Keep your eyes on the prize

Dear Sharon,

We have a 3-and-a-half year old and are having some difficulty getting him to toilet train. Do you have any words of wisdom?Dear Parents,

Strong-willed 3 year olds can make toilet training challenging. Here are some strategies that can help.

Before tackling toilet training, it is important to sort out when children (and their parents) are ready for toilet training. Even when a child is a little older than usual there may be underlying factors that need to be taken into consideration. If a child is having a hard time at school, getting used to a recent move, adjusting to the birth of a new sibling, working through complex developmental delays, or handling other challenges, then it might make sense to wait for an easier time to begin training. It is often wise to delay things if parents are overwhelmed or busy as well.

When you are ready to tackle training, find a relatively pressure-free time to focus on the project (probably at least a week). Pick a period when it is possible that all adults involved can stay focused on the “mission” and able to avoid distractions — social occasions, work pressures, extended family obligations, etc.
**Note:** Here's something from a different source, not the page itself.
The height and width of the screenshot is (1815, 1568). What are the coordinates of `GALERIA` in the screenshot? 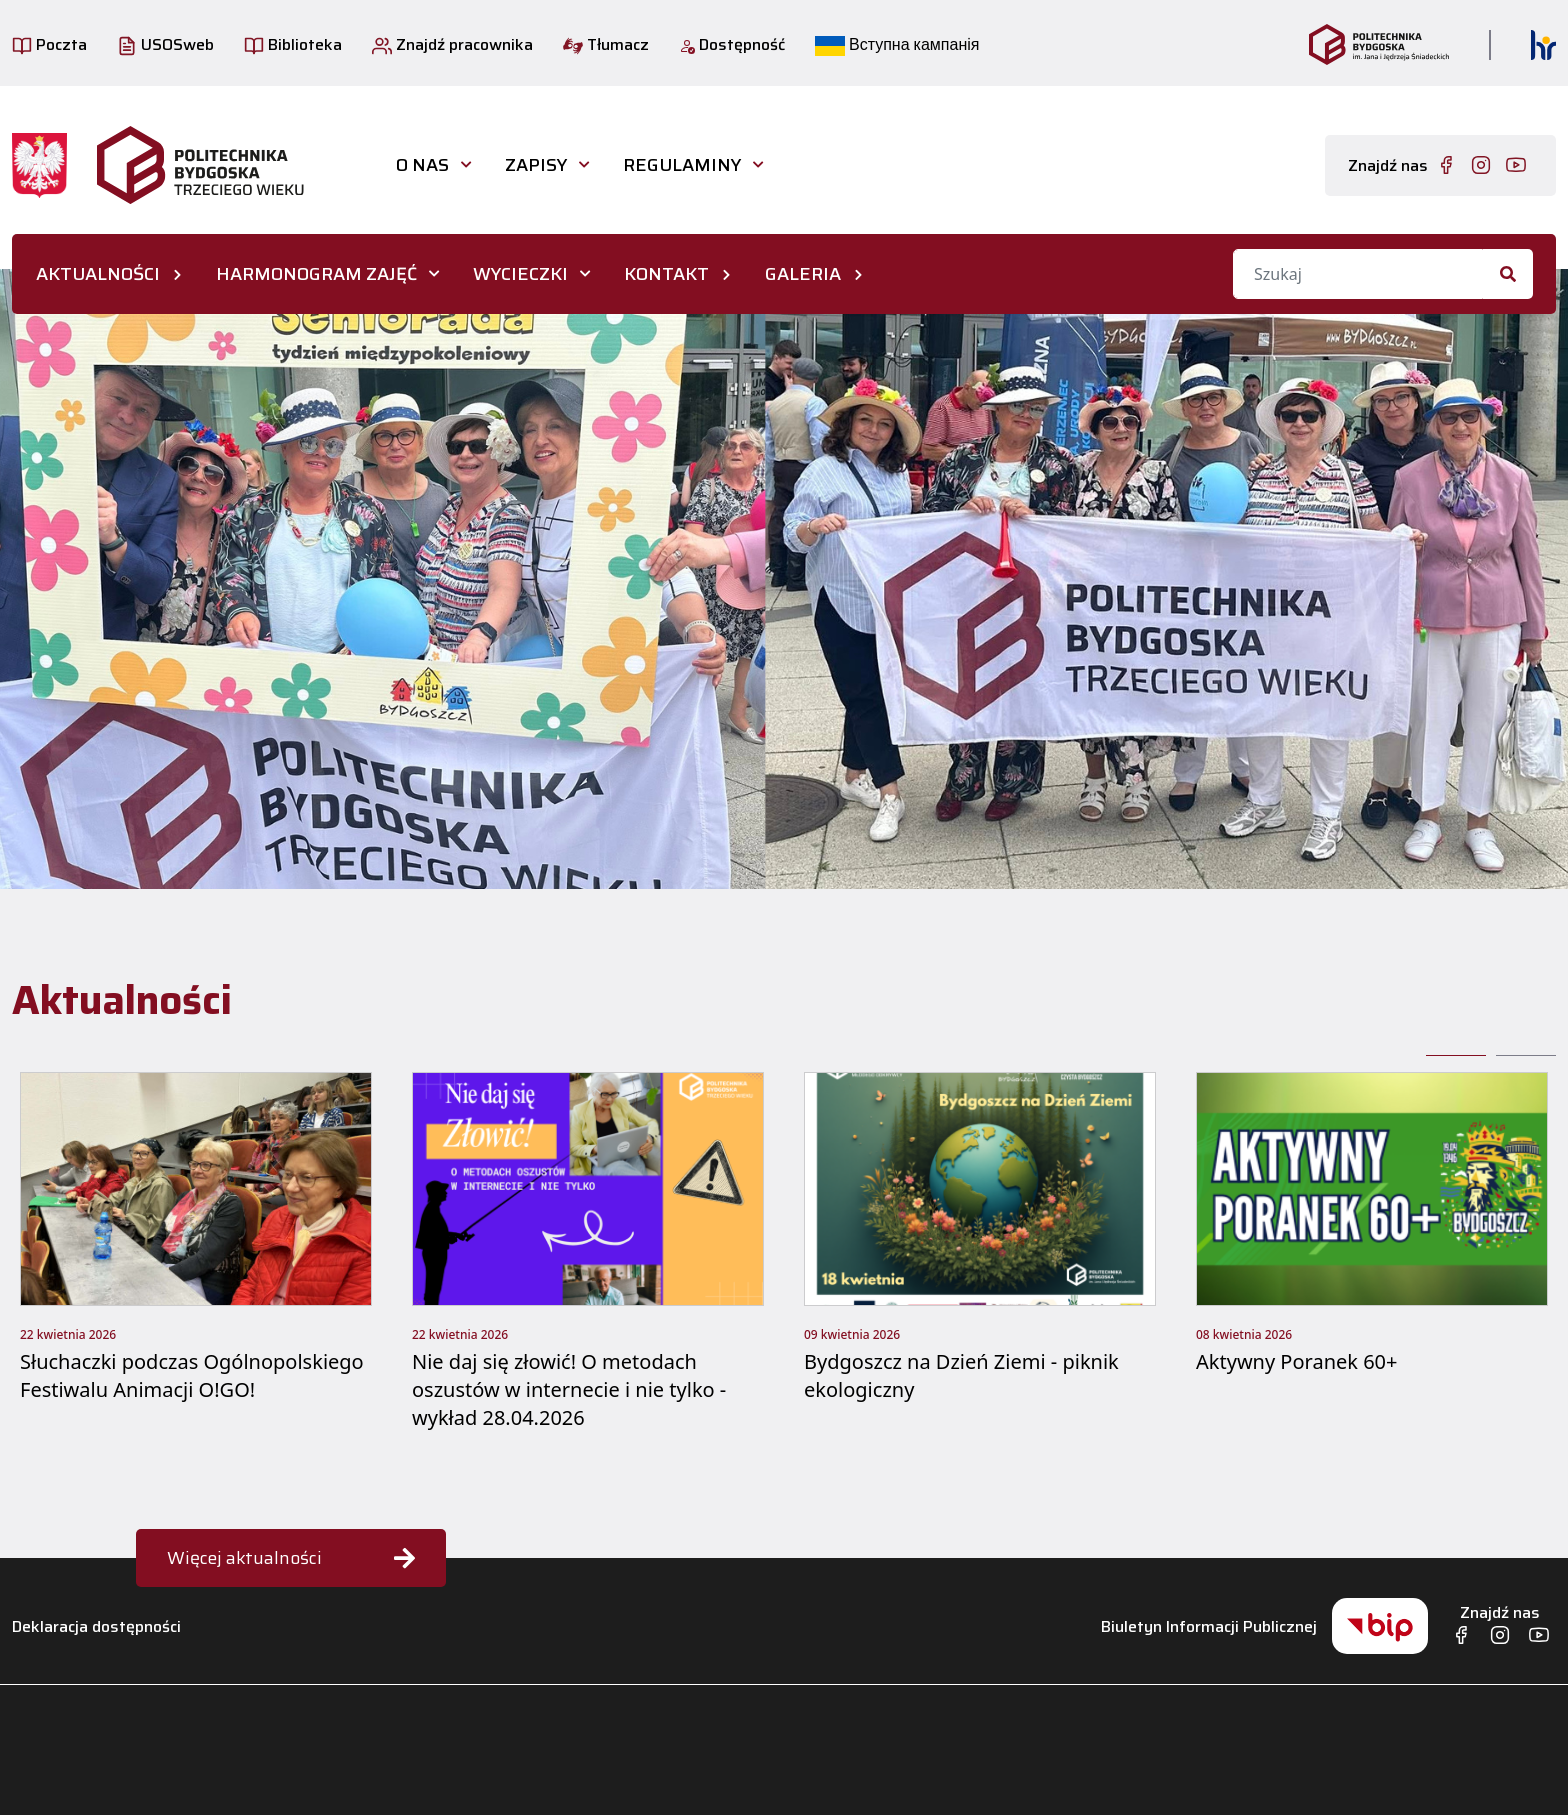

It can also help to involve children in the planning process. Encouraging your child to help decorate a potty chair, select training pants, or talk through other details that can help him feel part of the project rather than the subject of someone else’s plan.

Concrete rewards can increase the chances of success as well. Parent and child can create a rewards chart together and choose the prize for completing the goal. If there have already been a series of failed attempts at toilet training it can help to offer small rewards for each accomplishment along the way rather than just working towards a “super duper” prize when “accidents” are over. (Three-and-a-half year olds who have avoided training for a while often need a “super duper” reward and motivator to lower their resistance.)

Before starting, many parents agree on a “plan of action” with their partner. As every child has his own unique personality, the specifics of plans may greatly vary. I know of families who have found it useful to have their child go pantless through this period while others have visited the bathroom every 30 minutes. Moms and dads should sort through an approach that could work for their little one.

Probably the most important part of any plan is an agreement to support each other to stay calm and clear throughout the process. Although difficult, parents who can stick to their plan and stay calm in the face of their child’s mistakes or upset usually are more effective.

It can also help to tell a child ahead of time that the end of diapers is coming. Use a confident, calm, and succinct tone to explain your ideas to the child — he’ll be more likely to believe that change is on the way. Of course, children often complain if given advance warning, but having a chance to “get ready” and let off steam beforehand can help the actual process go well.

Toilet training is much harder to do when everyone involved is tense or upset. It can be useful to get some especially exciting games or toys to play with during the process. The family can play together, take a break for toilet time, and then resume playing until the next break is needed.

Parents often inform their child’s school of their efforts so that teachers can encourage and reinforce their efforts. An “all hands on deck” approach can make a bigger impact.

Even if this is not the best time for your son to finish toilet training, I guarantee that he will eventually get the hang of it, probably much sooner than it feels to you right now.